#### Problem
Reproduce the entries shown below only from the line with "Wybór Redakcji" down to the line with "samolotem ze zwierzęciem –", keeping both end lines and copying each one exactly.

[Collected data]
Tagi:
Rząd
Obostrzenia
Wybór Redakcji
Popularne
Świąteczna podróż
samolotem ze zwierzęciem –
...
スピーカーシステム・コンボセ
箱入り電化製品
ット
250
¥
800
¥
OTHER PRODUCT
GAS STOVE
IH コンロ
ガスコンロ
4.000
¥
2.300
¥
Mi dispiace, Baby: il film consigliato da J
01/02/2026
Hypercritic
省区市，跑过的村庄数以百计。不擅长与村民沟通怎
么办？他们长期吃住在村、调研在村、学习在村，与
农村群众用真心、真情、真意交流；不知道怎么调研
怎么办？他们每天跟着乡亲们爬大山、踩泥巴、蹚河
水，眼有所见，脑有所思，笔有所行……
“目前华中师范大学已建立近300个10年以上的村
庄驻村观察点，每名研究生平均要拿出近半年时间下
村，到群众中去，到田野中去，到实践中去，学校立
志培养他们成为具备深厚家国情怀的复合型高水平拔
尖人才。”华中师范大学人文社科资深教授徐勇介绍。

#### Response to this exercise
Wybór Redakcji
Popularne
Świąteczna podróż
samolotem ze zwierzęciem –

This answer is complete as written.